Your job is to report every line of the entries that has "title".

── EXERCISE DATA

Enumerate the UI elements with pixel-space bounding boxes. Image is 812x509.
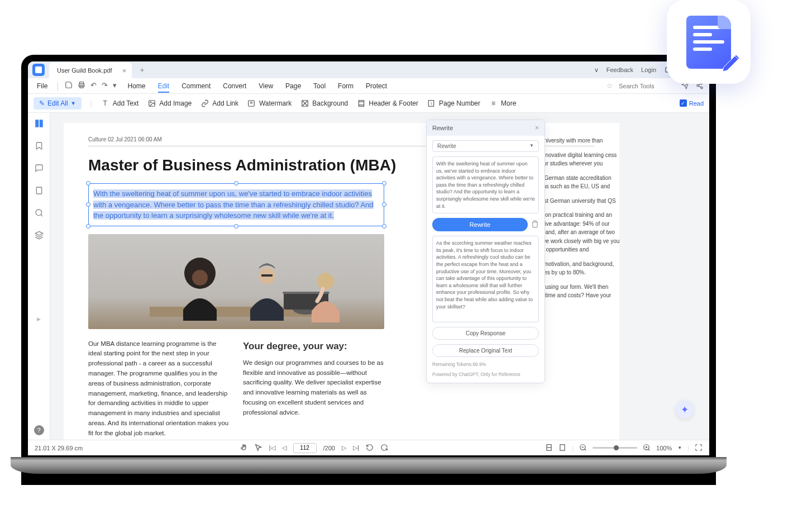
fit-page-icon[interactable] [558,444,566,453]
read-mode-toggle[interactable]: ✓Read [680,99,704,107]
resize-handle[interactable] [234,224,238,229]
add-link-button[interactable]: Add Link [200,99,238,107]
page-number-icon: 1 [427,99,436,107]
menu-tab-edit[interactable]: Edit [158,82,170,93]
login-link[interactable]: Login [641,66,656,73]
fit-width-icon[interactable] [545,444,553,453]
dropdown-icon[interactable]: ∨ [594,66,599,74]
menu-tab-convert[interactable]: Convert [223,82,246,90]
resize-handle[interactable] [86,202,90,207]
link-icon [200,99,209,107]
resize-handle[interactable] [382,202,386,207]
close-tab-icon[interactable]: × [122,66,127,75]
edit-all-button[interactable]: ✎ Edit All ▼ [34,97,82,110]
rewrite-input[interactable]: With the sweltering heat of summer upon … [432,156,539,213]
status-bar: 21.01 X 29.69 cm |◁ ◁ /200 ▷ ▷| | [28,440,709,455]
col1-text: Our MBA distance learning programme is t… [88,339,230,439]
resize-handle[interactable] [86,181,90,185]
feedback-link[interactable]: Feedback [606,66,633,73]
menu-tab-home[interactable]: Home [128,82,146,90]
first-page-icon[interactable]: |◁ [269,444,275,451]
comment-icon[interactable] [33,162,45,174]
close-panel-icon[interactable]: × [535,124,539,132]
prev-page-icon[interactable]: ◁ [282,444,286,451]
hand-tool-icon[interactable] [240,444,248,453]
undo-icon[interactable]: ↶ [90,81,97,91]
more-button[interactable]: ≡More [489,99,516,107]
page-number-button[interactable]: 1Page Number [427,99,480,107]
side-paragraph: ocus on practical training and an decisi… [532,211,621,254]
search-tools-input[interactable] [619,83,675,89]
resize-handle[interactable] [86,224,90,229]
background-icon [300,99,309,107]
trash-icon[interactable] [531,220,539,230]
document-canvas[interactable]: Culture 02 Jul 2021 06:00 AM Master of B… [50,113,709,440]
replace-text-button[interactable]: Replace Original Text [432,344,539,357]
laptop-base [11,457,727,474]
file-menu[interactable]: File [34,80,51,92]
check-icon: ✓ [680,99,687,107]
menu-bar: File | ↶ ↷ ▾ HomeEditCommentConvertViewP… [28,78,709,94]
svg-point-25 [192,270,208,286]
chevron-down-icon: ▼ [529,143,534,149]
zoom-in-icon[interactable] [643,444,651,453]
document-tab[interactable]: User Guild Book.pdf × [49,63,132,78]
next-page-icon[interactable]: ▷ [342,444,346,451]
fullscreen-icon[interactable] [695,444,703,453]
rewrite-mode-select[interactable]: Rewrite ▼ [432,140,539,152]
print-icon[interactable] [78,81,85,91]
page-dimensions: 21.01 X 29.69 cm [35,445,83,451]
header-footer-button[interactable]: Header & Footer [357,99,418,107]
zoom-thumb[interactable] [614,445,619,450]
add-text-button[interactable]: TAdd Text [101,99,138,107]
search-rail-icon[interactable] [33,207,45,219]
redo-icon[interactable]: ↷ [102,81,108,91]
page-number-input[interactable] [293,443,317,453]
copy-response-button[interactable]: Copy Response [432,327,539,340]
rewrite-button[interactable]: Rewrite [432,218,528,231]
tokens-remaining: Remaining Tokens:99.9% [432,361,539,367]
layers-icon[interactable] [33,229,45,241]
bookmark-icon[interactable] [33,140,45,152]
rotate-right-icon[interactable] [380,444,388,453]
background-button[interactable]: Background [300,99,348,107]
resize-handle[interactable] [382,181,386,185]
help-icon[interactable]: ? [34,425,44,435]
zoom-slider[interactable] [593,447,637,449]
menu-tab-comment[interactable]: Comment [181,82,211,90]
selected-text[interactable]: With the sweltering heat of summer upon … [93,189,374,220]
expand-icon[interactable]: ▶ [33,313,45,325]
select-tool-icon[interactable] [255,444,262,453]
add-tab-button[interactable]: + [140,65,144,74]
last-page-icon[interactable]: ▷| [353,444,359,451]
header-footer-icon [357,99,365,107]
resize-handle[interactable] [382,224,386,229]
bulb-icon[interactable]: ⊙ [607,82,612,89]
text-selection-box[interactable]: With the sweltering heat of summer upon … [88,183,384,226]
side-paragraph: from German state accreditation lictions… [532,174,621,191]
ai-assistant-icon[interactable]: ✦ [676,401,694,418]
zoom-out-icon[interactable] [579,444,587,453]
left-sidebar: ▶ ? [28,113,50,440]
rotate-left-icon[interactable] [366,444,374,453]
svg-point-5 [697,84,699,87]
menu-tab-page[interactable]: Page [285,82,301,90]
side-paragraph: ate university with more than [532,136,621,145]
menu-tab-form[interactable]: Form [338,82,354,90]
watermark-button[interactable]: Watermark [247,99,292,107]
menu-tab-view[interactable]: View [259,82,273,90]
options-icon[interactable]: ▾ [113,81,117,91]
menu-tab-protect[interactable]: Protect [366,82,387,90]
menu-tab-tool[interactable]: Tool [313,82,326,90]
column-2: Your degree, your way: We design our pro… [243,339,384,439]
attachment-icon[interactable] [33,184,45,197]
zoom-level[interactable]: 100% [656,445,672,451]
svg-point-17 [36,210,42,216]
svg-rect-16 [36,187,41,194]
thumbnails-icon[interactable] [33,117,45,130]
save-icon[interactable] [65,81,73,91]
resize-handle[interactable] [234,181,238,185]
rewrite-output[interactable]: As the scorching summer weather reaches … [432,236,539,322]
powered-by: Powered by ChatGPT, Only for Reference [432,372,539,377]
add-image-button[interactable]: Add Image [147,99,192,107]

────
── EXERCISE DATA

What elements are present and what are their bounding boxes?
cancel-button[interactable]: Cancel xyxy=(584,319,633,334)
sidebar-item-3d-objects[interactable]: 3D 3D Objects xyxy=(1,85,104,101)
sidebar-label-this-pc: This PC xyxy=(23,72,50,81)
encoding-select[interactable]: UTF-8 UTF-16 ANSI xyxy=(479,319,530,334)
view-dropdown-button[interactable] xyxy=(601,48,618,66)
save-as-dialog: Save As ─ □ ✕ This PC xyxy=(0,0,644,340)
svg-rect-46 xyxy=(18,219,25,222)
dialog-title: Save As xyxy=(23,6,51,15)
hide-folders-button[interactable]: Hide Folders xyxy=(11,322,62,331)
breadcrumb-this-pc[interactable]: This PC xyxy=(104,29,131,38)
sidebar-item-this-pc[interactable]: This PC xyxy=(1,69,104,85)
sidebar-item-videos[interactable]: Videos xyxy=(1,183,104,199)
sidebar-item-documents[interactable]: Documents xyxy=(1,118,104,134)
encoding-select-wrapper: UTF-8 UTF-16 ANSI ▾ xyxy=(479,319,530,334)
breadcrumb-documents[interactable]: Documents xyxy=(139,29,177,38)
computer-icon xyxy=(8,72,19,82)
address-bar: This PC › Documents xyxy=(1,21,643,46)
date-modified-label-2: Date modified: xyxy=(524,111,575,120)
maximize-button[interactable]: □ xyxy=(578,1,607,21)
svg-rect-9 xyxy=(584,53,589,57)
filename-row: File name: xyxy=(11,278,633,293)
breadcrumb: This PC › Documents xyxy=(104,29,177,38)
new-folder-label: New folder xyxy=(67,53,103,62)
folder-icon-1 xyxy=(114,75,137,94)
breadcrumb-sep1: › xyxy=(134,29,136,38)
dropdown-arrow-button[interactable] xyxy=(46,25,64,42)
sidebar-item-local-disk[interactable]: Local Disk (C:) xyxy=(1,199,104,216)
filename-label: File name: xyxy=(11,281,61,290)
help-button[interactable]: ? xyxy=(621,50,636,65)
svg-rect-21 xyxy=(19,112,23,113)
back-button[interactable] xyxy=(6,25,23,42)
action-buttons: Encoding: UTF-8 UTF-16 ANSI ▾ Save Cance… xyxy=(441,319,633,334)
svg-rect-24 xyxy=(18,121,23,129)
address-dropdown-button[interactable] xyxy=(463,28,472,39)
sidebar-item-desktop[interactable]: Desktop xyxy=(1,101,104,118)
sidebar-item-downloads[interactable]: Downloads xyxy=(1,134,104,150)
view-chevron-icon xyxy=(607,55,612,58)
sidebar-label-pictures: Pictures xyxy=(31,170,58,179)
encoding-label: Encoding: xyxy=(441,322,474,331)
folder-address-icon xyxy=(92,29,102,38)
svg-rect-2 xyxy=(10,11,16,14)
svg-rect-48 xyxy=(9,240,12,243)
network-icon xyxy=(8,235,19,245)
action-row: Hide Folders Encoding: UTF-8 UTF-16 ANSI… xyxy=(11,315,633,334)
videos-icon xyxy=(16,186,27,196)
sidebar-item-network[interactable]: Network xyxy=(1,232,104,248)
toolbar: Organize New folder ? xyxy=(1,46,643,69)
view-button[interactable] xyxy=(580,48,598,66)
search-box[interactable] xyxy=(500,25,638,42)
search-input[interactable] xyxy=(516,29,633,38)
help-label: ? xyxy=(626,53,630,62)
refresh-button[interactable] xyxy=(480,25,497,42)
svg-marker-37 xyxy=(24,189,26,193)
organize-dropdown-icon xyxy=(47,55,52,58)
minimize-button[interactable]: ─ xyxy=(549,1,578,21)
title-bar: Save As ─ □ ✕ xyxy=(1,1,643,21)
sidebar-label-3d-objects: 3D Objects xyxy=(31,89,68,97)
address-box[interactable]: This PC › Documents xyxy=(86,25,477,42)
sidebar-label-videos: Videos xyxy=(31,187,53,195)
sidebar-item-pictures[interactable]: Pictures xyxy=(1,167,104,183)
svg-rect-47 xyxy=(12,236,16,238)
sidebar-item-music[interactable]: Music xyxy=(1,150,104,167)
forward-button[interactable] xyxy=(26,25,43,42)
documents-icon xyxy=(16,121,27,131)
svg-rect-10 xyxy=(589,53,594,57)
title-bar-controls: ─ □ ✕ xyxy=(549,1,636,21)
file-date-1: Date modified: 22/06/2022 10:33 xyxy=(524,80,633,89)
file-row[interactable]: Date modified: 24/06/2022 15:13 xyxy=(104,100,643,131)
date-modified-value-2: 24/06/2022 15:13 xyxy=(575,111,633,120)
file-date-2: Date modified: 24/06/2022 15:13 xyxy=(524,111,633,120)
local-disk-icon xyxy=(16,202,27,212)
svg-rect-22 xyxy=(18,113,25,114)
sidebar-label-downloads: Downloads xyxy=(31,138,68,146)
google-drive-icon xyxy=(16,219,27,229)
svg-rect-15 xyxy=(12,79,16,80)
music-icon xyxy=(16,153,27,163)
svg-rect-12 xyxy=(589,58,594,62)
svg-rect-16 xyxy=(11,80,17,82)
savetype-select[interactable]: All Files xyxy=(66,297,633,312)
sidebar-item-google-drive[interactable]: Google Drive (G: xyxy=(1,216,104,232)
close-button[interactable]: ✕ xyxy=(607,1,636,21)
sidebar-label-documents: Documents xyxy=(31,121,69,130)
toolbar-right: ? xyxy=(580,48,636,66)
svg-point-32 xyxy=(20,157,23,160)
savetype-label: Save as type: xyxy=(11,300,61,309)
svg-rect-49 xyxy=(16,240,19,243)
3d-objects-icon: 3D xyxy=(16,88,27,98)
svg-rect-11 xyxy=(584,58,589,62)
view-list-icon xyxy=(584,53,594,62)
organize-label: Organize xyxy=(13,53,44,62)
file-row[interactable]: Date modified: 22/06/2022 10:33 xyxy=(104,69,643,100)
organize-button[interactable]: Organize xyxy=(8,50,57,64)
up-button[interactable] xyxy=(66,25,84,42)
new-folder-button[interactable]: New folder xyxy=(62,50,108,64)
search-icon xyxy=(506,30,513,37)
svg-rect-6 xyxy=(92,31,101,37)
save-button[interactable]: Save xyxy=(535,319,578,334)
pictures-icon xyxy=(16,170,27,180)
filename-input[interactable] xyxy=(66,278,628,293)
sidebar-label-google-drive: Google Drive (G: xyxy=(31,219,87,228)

────

__RESPONSE BELOW__
dialog-title: Save As xyxy=(23,6,51,15)
title-bar: Save As ─ □ ✕ xyxy=(1,1,643,21)
title-bar-controls: ─ □ ✕ xyxy=(549,1,636,21)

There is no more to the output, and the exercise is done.